Tributes were paid last night to Paul Scofield, the stage actor who won an Academy Award for the film A Man for All Seasons, and who has died at the age of 86.
"He was a great friend and a great man," Dame Judi Dench said.
"He is such a manifestly good man, so humane and decent, and curiously void of ego," said director Richard Eyre, former artistic director of Britain's National Theatre.
Scofield, who had a rumbling voice once compared with a Rolls-Royce engine, died after a long battle with leukemia.
Known for his lack of ego and quiet personal life, Scofield made few films even after the Oscar for his 1966 portrayal of Tudor statesman Sir Thomas More and was a stage actor by preference and inclination.
Richard Burton, once regarded as heir to Laurence Olivier and John Gielgud at the summit of British theatre, said the title belonged to Scofield. "Of the 10 greatest moments in the theatre, eight are Scofield's," he said.
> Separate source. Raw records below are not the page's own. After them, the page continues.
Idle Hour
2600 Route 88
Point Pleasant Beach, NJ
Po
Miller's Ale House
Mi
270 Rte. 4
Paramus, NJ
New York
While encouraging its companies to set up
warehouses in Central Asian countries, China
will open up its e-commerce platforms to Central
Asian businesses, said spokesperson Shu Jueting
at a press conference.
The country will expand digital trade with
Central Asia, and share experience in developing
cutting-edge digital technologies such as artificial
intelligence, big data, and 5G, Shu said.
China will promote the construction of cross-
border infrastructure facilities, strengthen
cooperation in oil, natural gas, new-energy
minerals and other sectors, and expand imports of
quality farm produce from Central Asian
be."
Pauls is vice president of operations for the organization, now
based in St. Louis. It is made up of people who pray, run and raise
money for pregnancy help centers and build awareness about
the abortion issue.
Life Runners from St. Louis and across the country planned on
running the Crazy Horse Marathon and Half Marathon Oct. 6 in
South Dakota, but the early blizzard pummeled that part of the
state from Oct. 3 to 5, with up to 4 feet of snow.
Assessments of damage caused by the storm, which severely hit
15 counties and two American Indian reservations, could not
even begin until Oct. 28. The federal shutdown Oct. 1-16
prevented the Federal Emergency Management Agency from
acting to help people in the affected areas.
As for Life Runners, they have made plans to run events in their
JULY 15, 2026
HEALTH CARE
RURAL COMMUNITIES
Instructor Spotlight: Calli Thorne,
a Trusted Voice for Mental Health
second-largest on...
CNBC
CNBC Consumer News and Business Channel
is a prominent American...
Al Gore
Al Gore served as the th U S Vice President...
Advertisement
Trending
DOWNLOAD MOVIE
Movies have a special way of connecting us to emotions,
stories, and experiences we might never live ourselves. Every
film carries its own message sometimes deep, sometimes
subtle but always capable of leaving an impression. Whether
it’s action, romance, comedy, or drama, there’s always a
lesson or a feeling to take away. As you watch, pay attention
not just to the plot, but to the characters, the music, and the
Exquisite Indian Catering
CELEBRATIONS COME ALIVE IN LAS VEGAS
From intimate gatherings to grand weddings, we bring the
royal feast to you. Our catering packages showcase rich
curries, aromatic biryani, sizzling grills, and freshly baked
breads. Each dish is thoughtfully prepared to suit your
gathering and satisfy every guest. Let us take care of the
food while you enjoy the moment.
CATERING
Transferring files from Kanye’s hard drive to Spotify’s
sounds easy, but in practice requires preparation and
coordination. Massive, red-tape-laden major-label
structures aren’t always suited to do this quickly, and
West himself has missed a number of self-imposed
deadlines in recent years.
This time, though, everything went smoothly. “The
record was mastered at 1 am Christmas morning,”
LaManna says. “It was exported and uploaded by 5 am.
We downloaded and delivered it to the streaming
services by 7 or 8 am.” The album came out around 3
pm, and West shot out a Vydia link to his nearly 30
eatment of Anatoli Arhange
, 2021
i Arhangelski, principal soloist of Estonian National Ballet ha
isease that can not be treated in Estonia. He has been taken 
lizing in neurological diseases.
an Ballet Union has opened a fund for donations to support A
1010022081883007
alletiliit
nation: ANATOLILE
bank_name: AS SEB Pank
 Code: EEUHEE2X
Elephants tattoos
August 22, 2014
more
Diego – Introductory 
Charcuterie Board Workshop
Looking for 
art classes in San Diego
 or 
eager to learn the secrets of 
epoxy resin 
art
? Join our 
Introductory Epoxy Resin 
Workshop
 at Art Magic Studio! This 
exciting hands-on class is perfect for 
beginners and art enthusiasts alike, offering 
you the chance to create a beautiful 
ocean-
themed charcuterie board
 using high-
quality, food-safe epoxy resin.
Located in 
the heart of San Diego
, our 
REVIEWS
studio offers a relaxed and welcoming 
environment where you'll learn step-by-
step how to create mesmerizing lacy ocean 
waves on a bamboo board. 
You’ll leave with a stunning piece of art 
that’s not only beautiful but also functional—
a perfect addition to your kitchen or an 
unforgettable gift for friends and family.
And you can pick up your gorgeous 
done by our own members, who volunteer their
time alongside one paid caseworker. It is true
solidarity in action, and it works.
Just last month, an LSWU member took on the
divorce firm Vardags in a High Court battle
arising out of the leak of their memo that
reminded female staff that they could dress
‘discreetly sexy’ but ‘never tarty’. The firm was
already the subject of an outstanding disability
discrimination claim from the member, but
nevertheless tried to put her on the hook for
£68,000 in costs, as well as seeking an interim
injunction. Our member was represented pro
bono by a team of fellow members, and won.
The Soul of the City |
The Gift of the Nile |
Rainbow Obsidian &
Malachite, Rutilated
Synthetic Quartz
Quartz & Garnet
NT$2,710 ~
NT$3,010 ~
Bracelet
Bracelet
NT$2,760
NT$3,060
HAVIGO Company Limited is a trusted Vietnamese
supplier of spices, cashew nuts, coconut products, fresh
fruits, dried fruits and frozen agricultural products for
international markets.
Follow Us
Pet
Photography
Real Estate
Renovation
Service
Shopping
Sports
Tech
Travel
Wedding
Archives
Simon Callow, who acted with Scofield in the premiere of the play Amadeus in 1979, said: "He had a kind of extraordinary physical warmth, almost literally like being near a fire, in a way that I have almost never experienced with another actor. He had a charisma, a hypnotism, a kind of spell that he cast on an audience."
The actress Felicity Kendal, who worked with Scofield on three stage shows, said: "He was beautiful, sexy, mesmerising. He was a genius actor. "
Scofield was reportedly offered a knighthood three times, but declined. In 2001, however, he was named a Companion of Honour.